╭─ Data provided

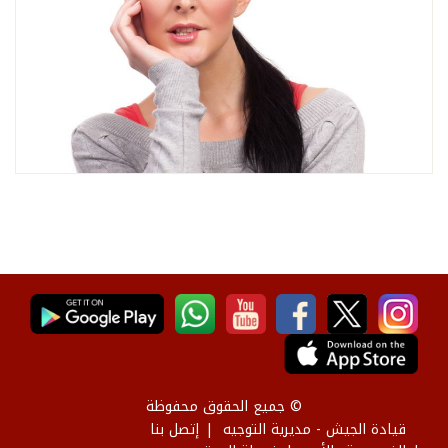
© جميع الحقوق محفوظة
قيادة الجيش - مديرية التوجيه
إتصل بنا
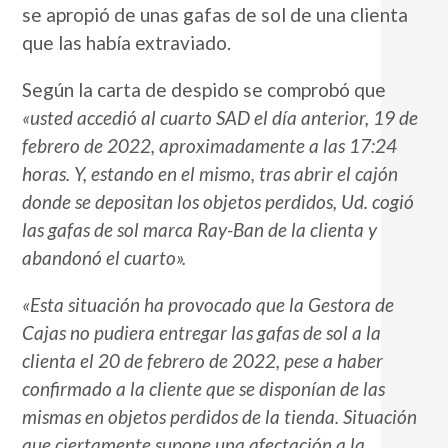
se apropió de unas gafas de sol de una clienta
que las había extraviado.
Según la carta de despido se comprobó que
«usted accedió al cuarto SAD el día anterior, 19 de
febrero de 2022, aproximadamente a las 17:24
horas. Y, estando en el mismo, tras abrir el cajón
donde se depositan los objetos perdidos, Ud. cogió
las gafas de sol marca Ray-Ban de la clienta y
abandonó el cuarto».
«Esta situación ha provocado que la Gestora de
Cajas no pudiera entregar las gafas de sol a la
clienta el 20 de febrero de 2022, pese a haber
confirmado a la cliente que se disponían de las
mismas en objetos perdidos de la tienda. Situación
que ciertamente supone una afectación a la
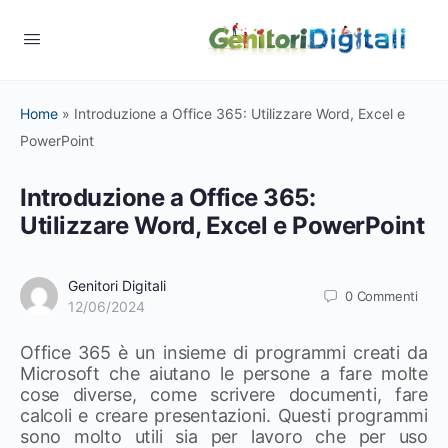
Home
»
Introduzione a Office 365: Utilizzare Word, Excel e
PowerPoint
Introduzione a Office 365:
Utilizzare Word, Excel e PowerPoint
Genitori Digitali
0
Commenti
12/06/2024
Office 365 è un insieme di programmi creati da
Microsoft che aiutano le persone a fare molte
cose diverse, come scrivere documenti, fare
calcoli e creare presentazioni. Questi programmi
sono molto utili sia per lavoro che per uso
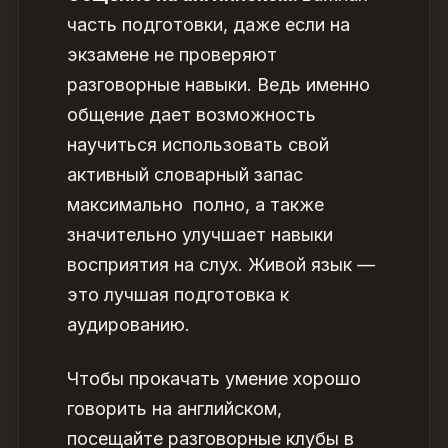
часть подготовки, даже если на
экзамене не проверяют
разговорные навыки. Ведь именно
общение дает возможность
научиться использовать свой
активный словарный запас
максимально полно, а также
значительно улучшает навыки
восприятия на слух. Живой язык —
это лучшая подготовка к
аудированию.
Чтобы прокачать умение хорошо
говорить на английском,
посещайте разговорные клубы в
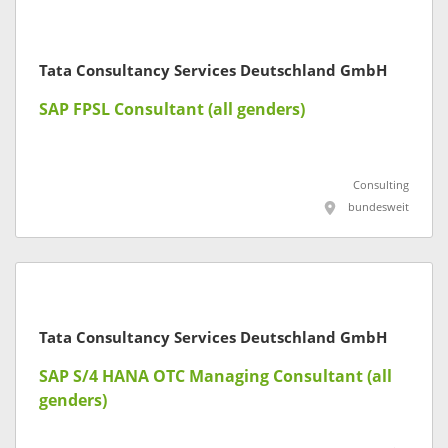
Tata Consultancy Services Deutschland GmbH
SAP FPSL Consultant (all genders)
Consulting
bundesweit
Tata Consultancy Services Deutschland GmbH
SAP S/4 HANA OTC Managing Consultant (all
genders)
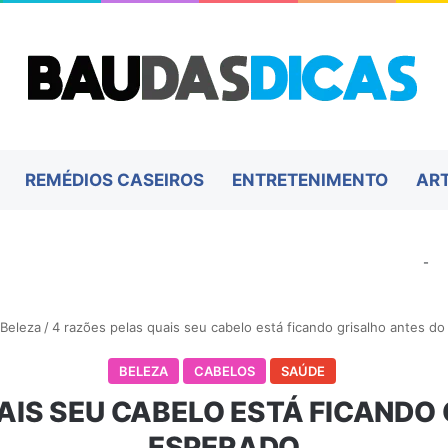
REMÉDIOS CASEIROS
ENTRETENIMENTO
AR
-
Beleza
/
4 razões pelas quais seu cabelo está ficando grisalho antes d
BELEZA
CABELOS
SAÚDE
AIS SEU CABELO ESTÁ FICANDO
ESPERADO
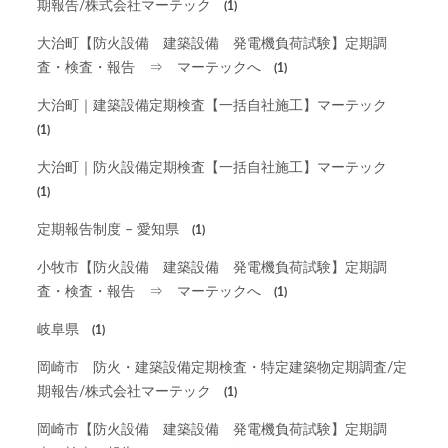
期報告/株式会社マーテック
(1)
大治町【防火設備 建築設備 発電機負荷試験】定期調
査・検査・報告 ⇒ マーテックへ
(1)
大治町｜建築設備定期検査【一括自社施工】マーテック
(1)
大治町｜防火設備定期検査【一括自社施工】マーテック
(1)
定期報告制度 – 愛知県
(1)
小牧市【防火設備 建築設備 発電機負荷試験】定期調
査・検査・報告 ⇒ マーテックへ
(1)
岐阜県
(1)
岡崎市 防火・建築設備定期検査・特定建築物定期調査/定
期報告/株式会社マーテック
(1)
岡崎市【防火設備 建築設備 発電機負荷試験】定期調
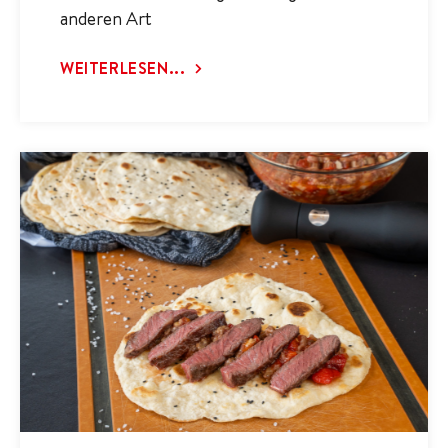
anderen Art
WEITERLESEN...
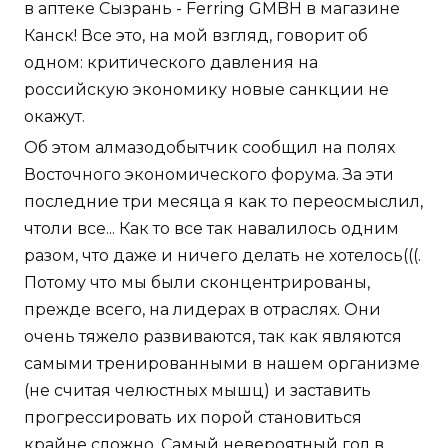
в аптеке Сызрань - Ferring GMBH в магазине
Канск! Все это, на мой взгляд, говорит об
одном: критического давления на
российскую экономику новые санкции не
окажут.
Об этом алмазодобытчик сообщил на полях
Восточного экономического форума. За эти
последние три месяца я как то переосмыслил,
чтоли все... Как то все так навалилось одним
разом, что даже и ничего делать не хотелось(((.
Потому что мы были сконцентрированы,
прежде всего, на лидерах в отраслях. Они
очень тяжело развиваются, так как являются
самыми тренированными в нашем организме
(не считая челюстных мышц) и заставить
прогрессировать их порой становиться
крайне сложно. Самый невероятный гол в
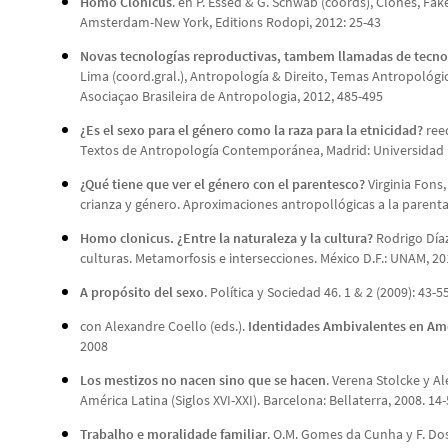
Homo Clonicus
. en P. Essed & G. Schwab (coords), Clones, Fa
Amsterdam-New York, Editions Rodopi, 2012: 25-43
Novas tecnologías reproductivas, tambem llamadas de tecnol
Lima (coord.gral.), Antropología & Direito, Temas Antropológic
Asociaçao Brasileira de Antropologia, 2012, 485-495
¿Es el sexo para el género como la raza para la etnicidad?
reed
Textos de Antropología Contemporánea, Madrid: Universidad N
¿Qué tiene que ver el género con el parentesco?
Virginia Fons,
crianza y género. Aproximaciones antropollógicas a la parenta
Homo clonicus. ¿Entre la naturaleza y la cultura?
Rodrigo Díaz
culturas. Metamorfosis e intersecciones. México D.F.: UNAM, 20
A propósito del sexo
. Política y Sociedad 46. 1 & 2 (2009): 43-5
con Alexandre Coello (eds.).
Identidades Ambivalentes en Amé
2008
Los mestizos no nacen sino que se hacen
. Verena Stolcke y A
América Latina (Siglos XVI-XXI). Barcelona: Bellaterra, 2008. 14
Trabalho e moralidade familiar
. O.M. Gomes da Cunha y F. Do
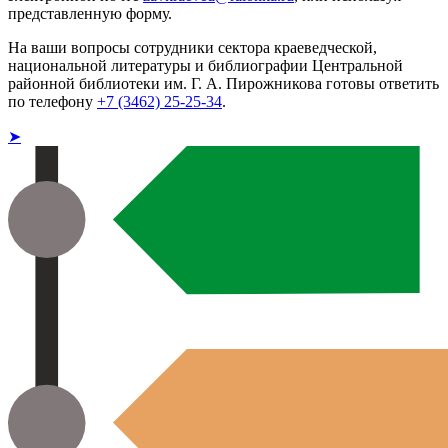
представленную форму.
На ваши вопросы сотрудники сектора краеведческой,
национальной литературы и библиографии Центральной
районной библиотеки им. Г. А. Пирожникова готовы ответить
по телефону
+7 (3462) 25-25-34
.
➤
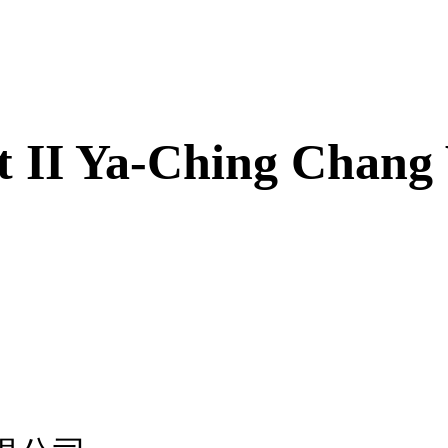
t II Ya-Ching Chang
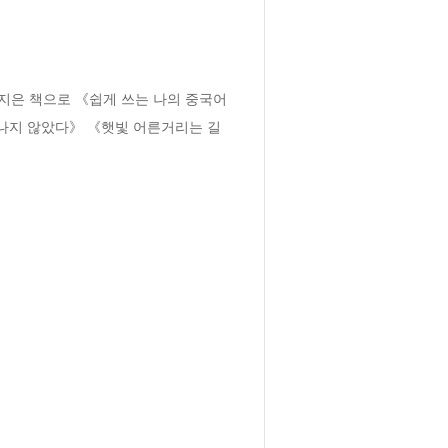
은 책으로 《쉽게 쓰는 나의 중국어 
나지 않았다》 《햇빛 어른거리는 길 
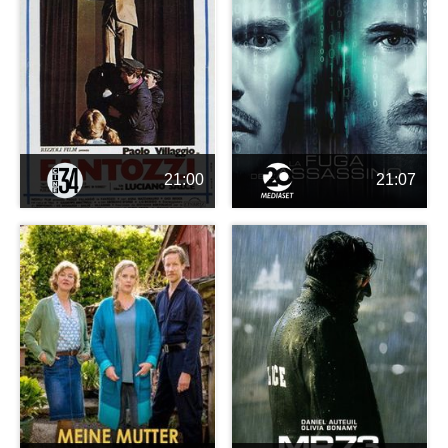
21:00
21:07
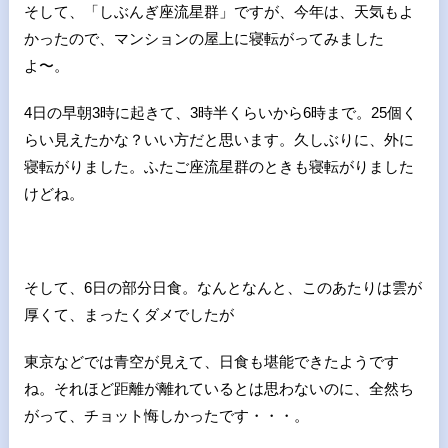
そして、「しぶんぎ座流星群」ですが、今年は、天気もよ
かったので、マンションの屋上に寝転がってみました
よ〜。
4日の早朝
3
時に起きて、
3
時半くらいから
6
時まで。
25
個く
らい見えたかな？いい方だと思います。久しぶりに、外に
寝転がりました。ふたご座流星群のときも寝転がりました
けどね。
そして、
6
日の部分日食。なんとなんと、このあたりは雲が
厚くて、まったくダメでしたが
東京などでは青空が見えて、日食も堪能できたようです
ね。それほど距離が離れているとは思わないのに、全然ち
がって、チョット悔しかったです・・・。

╰─

* Requirement:
Reprint each of the records exactly and skip the images.

* Exercise output:
© جميع الحقوق محفوظة
قيادة الجيش - مديرية التوجيه
إتصل بنا
se apropió de unas gafas de sol de una clienta
que las había extraviado.
Según la carta de despido se comprobó que
«usted accedió al cuarto SAD el día anterior, 19 de
febrero de 2022, aproximadamente a las 17:24
horas. Y, estando en el mismo, tras abrir el cajón
donde se depositan los objetos perdidos, Ud. cogió
las gafas de sol marca Ray-Ban de la clienta y
abandonó el cuarto».
«Esta situación ha provocado que la Gestora de
Cajas no pudiera entregar las gafas de sol a la
clienta el 20 de febrero de 2022, pese a haber
confirmado a la cliente que se disponían de las
mismas en objetos perdidos de la tienda. Situación
que ciertamente supone una afectación a la
Home
»
Introduzione a Office 365: Utilizzare Word, Excel e
PowerPoint
Introduzione a Office 365:
Utilizzare Word, Excel e PowerPoint
Genitori Digitali
0
Commenti
12/06/2024
Office 365 è un insieme di programmi creati da
Microsoft che aiutano le persone a fare molte
cose diverse, come scrivere documenti, fare
calcoli e creare presentazioni. Questi programmi
sono molto utili sia per lavoro che per uso
часть подготовки, даже если на
экзамене не проверяют
разговорные навыки. Ведь именно
общение дает возможность
научиться использовать свой
активный словарный запас
максимально полно, а также
значительно улучшает навыки
восприятия на слух. Живой язык —
это лучшая подготовка к
аудированию.
Чтобы прокачать умение хорошо
говорить на английском,
посещайте разговорные клубы в
Tata Consultancy Services Deutschland GmbH
SAP FPSL Consultant (all genders)
Consulting
bundesweit
Tata Consultancy Services Deutschland GmbH
SAP S/4 HANA OTC Managing Consultant (all
genders)
REMÉDIOS CASEIROS
ENTRETENIMENTO
AR
-
Beleza
/
4 razões pelas quais seu cabelo está ficando grisalho antes d
BELEZA
CABELOS
SAÚDE
AIS SEU CABELO ESTÁ FICANDO
ESPERADO
期報告/株式会社マーテック
(1)
大治町【防火設備 建築設備 発電機負荷試験】定期調
査・検査・報告 ⇒ マーテックへ
(1)
大治町｜建築設備定期検査【一括自社施工】マーテック
(1)
大治町｜防火設備定期検査【一括自社施工】マーテック
(1)
定期報告制度 – 愛知県
(1)
小牧市【防火設備 建築設備 発電機負荷試験】定期調
査・検査・報告 ⇒ マーテックへ
(1)
岐阜県
(1)
岡崎市 防火・建築設備定期検査・特定建築物定期調査/定
期報告/株式会社マーテック
(1)
岡崎市【防火設備 建築設備 発電機負荷試験】定期調
anderen Art
WEITERLESEN...
в аптеке Сызрань - Ferring GMBH в магазине
Канск! Все это, на мой взгляд, говорит об
одном: критического давления на
российскую экономику новые санкции не
окажут.
Об этом алмазодобытчик сообщил на полях
Восточного экономического форума. За эти
последние три месяца я как то переосмыслил,
чтоли все... Как то все так навалилось одним
разом, что даже и ничего делать не хотелось(((.
Потому что мы были сконцентрированы,
прежде всего, на лидерах в отраслях. Они
очень тяжело развиваются, так как являются
самыми тренированными в нашем организме
(не считая челюстных мышц) и заставить
прогрессировать их порой становиться
крайне сложно. Самый невероятный гол в
Homo Clonicus
. en P. Essed & G. Schwab (coords), Clones, Fa
Amsterdam-New York, Editions Rodopi, 2012: 25-43
Novas tecnologías reproductivas, tambem llamadas de tecnol
Lima (coord.gral.), Antropología & Direito, Temas Antropológic
Asociaçao Brasileira de Antropologia, 2012, 485-495
¿Es el sexo para el género como la raza para la etnicidad?
reed
Textos de Antropología Contemporánea, Madrid: Universidad N
¿Qué tiene que ver el género con el parentesco?
Virginia Fons,
crianza y género. Aproximaciones antropollógicas a la parenta
Homo clonicus. ¿Entre la naturaleza y la cultura?
Rodrigo Díaz
culturas. Metamorfosis e intersecciones. México D.F.: UNAM, 20
A propósito del sexo
. Política y Sociedad 46. 1 & 2 (2009): 43-5
con Alexandre Coello (eds.).
Identidades Ambivalentes en Amé
2008
Los mestizos no nacen sino que se hacen
. Verena Stolcke y A
América Latina (Siglos XVI-XXI). Barcelona: Bellaterra, 2008. 14
Trabalho e moralidade familiar
. O.M. Gomes da Cunha y F. Do
представленную форму.
На ваши вопросы сотрудники сектора краеведческой,
национальной литературы и библиографии Центральной
районной библиотеки им. Г. А. Пирожникова готовы ответить
по телефону
+7 (3462) 25-25-34
.
➤
t II Ya-Ching Chang
은 책으로 《쉽게 쓰는 나의 중국어 
나지 않았다》 《햇빛 어른거리는 길 
21:00
21:07
そして、「しぶんぎ座流星群」ですが、今年は、天気もよ
かったので、マンションの屋上に寝転がってみました
よ〜。
4日の早朝
3
時に起きて、
3
時半くらいから
6
時まで。
25
個く
らい見えたかな？いい方だと思います。久しぶりに、外に
寝転がりました。ふたご座流星群のときも寝転がりました
けどね。
そして、
6
日の部分日食。なんとなんと、このあたりは雲が
厚くて、まったくダメでしたが
東京などでは青空が見えて、日食も堪能できたようです
ね。それほど距離が離れているとは思わないのに、全然ち
がって、チョット悔しかったです・・・。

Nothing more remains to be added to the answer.